7. Helper to Format Summary Rows for Printing

This will include final validation accuracy alongside average epoch time, forward latency, and average gradient norm.

def pretty_row(name, stats):
    return (f"{name:22s} | "
            f"final_acc {stats['val_acc'][-1]:.3f} | "
            f"avg_epoch {stats['epoch_time_ms']:.0f} ms | "
            f"fwd(1024) {stats['fwd_ms_1024']:.1f} ms | "
            f"grad|| {stats['grad_norm_first']:.3f}")

8. Main Experiment Entry Point

The script below:

• Runs two experiments for both activations:

• Without BatchNorm (Regime A) which ELU can help avoid dead neurons.

• With BatchNorm (Regime B) where ReLU is typically faster and performs well.

• Prints out informative summary comparisons.

if __name__ == "__main__":
    EPOCHS = 10
    HIDDEN = 256
    SEED = 0
    LR = 1e-1
    ALPHA = 1.0

    print("\n=== Regime A: NO BatchNorm (where ELU often helps) ===")
    stats_relu_noBN = run_experiment(act="relu", use_bn=False, alpha=ALPHA, seed=SEED,
                                     hidden=HIDDEN, epochs=EPOCHS, lr=LR)
    stats_elu_noBN  = run_experiment(act="elu",  use_bn=False, alpha=ALPHA, seed=SEED,
                                     hidden=HIDDEN, epochs=EPOCHS, lr=LR)

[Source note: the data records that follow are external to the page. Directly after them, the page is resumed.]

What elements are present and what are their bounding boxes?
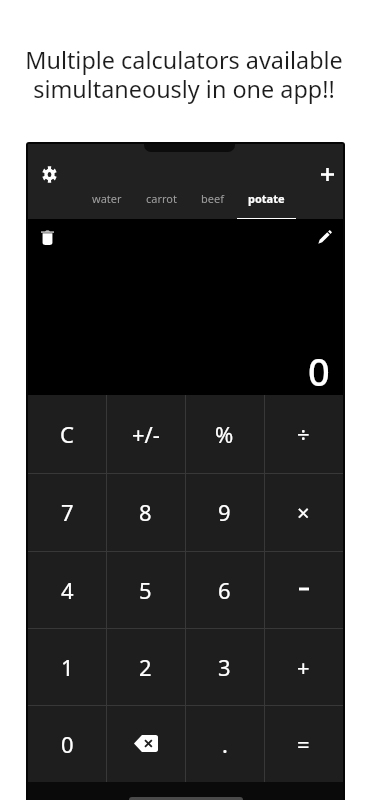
button[interactable]: beef [190, 191, 235, 220]
staticText: × [297, 497, 310, 527]
staticText: 7 [61, 497, 74, 527]
staticText: 8 [139, 497, 152, 527]
button[interactable]: Settings [37, 162, 61, 186]
staticText: 1 [61, 652, 74, 682]
button[interactable]: water [81, 191, 133, 220]
button[interactable]: 0 [28, 705, 106, 782]
button[interactable]: ÷ [264, 395, 343, 473]
button[interactable]: 5 [106, 551, 185, 628]
button[interactable]: 9 [185, 473, 264, 551]
button[interactable]: Edit [313, 225, 337, 249]
button[interactable] [264, 551, 343, 628]
staticText: water [92, 191, 122, 206]
staticText: 3 [218, 652, 231, 682]
button[interactable]: 2 [106, 628, 185, 705]
button[interactable]: C [28, 395, 106, 473]
button[interactable]: + [264, 628, 343, 705]
button[interactable]: New calculator [315, 162, 339, 186]
staticText: ÷ [297, 419, 310, 449]
button[interactable] [106, 705, 185, 782]
staticText: 6 [218, 575, 231, 605]
staticText: potate [248, 191, 285, 206]
staticText: + [297, 652, 310, 682]
button[interactable]: 6 [185, 551, 264, 628]
staticText: % [215, 419, 234, 449]
staticText: C [60, 419, 74, 449]
button[interactable]: potate [237, 191, 296, 220]
staticText: 2 [139, 652, 152, 682]
staticText: Multiple calculators available simultane… [25, 44, 343, 105]
button[interactable]: × [264, 473, 343, 551]
button[interactable]: 7 [28, 473, 106, 551]
staticText: 9 [218, 497, 231, 527]
button[interactable]: . [185, 705, 264, 782]
staticText: = [297, 729, 310, 759]
button[interactable]: +/- [106, 395, 185, 473]
button[interactable]: 8 [106, 473, 185, 551]
staticText: carrot [146, 191, 177, 206]
staticText: beef [201, 191, 224, 206]
button[interactable]: 4 [28, 551, 106, 628]
staticText: 0 [61, 729, 74, 759]
button[interactable]: 3 [185, 628, 264, 705]
staticText: +/- [132, 419, 160, 449]
staticText: . [222, 729, 228, 759]
button[interactable]: % [185, 395, 264, 473]
button[interactable]: = [264, 705, 343, 782]
button[interactable]: carrot [135, 191, 188, 220]
staticText: 0 [308, 345, 330, 397]
staticText: 5 [139, 575, 152, 605]
button[interactable]: 1 [28, 628, 106, 705]
staticText: 4 [61, 575, 74, 605]
button[interactable]: Clear history [35, 225, 59, 249]
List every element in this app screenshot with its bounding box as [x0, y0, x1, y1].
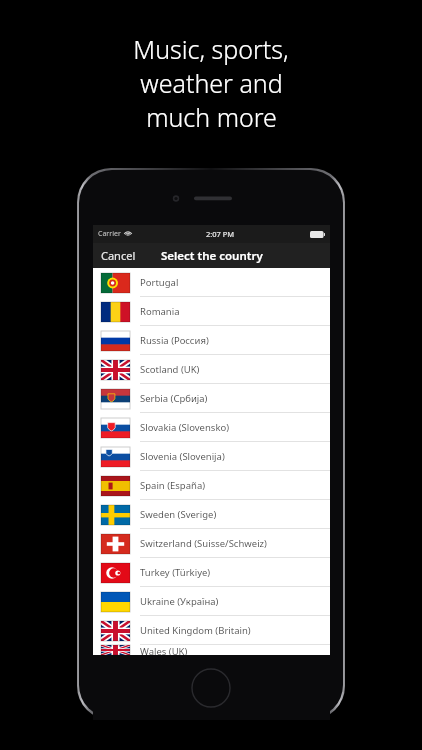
button[interactable]: Russia (Россия) — [93, 326, 330, 355]
staticText: Sweden (Sverige) — [140, 508, 217, 521]
staticText: Wales (UK) — [140, 645, 188, 655]
button[interactable]: Switzerland (Suisse/Schweiz) — [93, 529, 330, 558]
staticText: Turkey (Türkiye) — [140, 566, 211, 579]
staticText: Cancel — [101, 248, 136, 263]
button[interactable]: Serbia (Србија) — [93, 384, 330, 413]
button[interactable]: Wales (UK) — [93, 645, 330, 655]
staticText: Romania — [140, 305, 180, 318]
button[interactable]: Cancel — [98, 245, 139, 266]
button[interactable]: Ukraine (Україна) — [93, 587, 330, 616]
staticText: Carrier — [98, 229, 121, 239]
staticText: 2:07 PM — [206, 229, 235, 239]
staticText: Music, sports, — [133, 32, 289, 66]
staticText: Slovenia (Slovenija) — [140, 450, 225, 463]
button[interactable]: Portugal — [93, 268, 330, 297]
staticText: Switzerland (Suisse/Schweiz) — [140, 537, 267, 550]
staticText: weather and — [140, 66, 283, 100]
staticText: Serbia (Србија) — [140, 392, 208, 405]
staticText: Scotland (UK) — [140, 363, 200, 376]
button[interactable]: Slovenia (Slovenija) — [93, 442, 330, 471]
button[interactable]: Spain (España) — [93, 471, 330, 500]
staticText: Select the country — [161, 248, 263, 264]
button[interactable]: United Kingdom (Britain) — [93, 616, 330, 645]
button[interactable]: Scotland (UK) — [93, 355, 330, 384]
button[interactable]: Turkey (Türkiye) — [93, 558, 330, 587]
staticText: Slovakia (Slovensko) — [140, 421, 230, 434]
button[interactable]: Romania — [93, 297, 330, 326]
button[interactable]: Sweden (Sverige) — [93, 500, 330, 529]
button[interactable]: Slovakia (Slovensko) — [93, 413, 330, 442]
staticText: Ukraine (Україна) — [140, 595, 219, 608]
staticText: United Kingdom (Britain) — [140, 624, 251, 637]
staticText: much more — [146, 100, 277, 134]
other: Home — [190, 667, 232, 709]
staticText: Portugal — [140, 276, 179, 289]
staticText: Spain (España) — [140, 479, 206, 492]
staticText: Russia (Россия) — [140, 334, 209, 347]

    print("\nSummary (No BatchNorm):")
    print(pretty_row("ReLU (no BN)", stats_relu_noBN))
    print(pretty_row("ELU  (no BN)", stats_elu_noBN))

    print("\n=== Regime B: WITH BatchNorm (where ReLU often wins on speed) ===")
    stats_relu_BN = run_experiment(act="relu", use_bn=True, alpha=ALPHA, seed=SEED,
                                   hidden=HIDDEN, epochs=EPOCHS, lr=LR)
    stats_elu_BN  = run_experiment(act="elu",  use_bn=True, alpha=ALPHA, seed=SEED,
                                   hidden=HIDDEN, epochs=EPOCHS, lr=LR)

    print("\nSummary (With BatchNorm):")
    print(pretty_row("ReLU (BN on)", stats_relu_BN))
    print(pretty_row("ELU  (BN on)", stats_elu_BN))

    print("\nInterpretation:")
    print("- No BN: if ReLU shows many dead units / high %zeros and ELU trains steadier with zero-mean-ish activations, prefer ELU.")
    print("- With BN: if accuracy is similar but ReLU is faster per epoch and at inference, prefer ReLU.")

Example of summary row

Summary (No BatchNorm):
ReLU (no BN) | final_acc 0.860 | avg_epoch 0 ms | fwd(1024) 7.5 ms | grad|| 1.067
ELU  (no BN) | final_acc 0.500 | avg_epoch 1 ms | fwd(1024) 11.8 ms | grad|| 1.867

Interpretation:

• final_acc: validation accuracy after the last epoch.
• avg_epoch: average time per epoch (training speed).
• fwd(1024): Inference latency with a batch of 1024 samples.
• grad||: average L2 norm of first layer weight gradients (approximate learning signal).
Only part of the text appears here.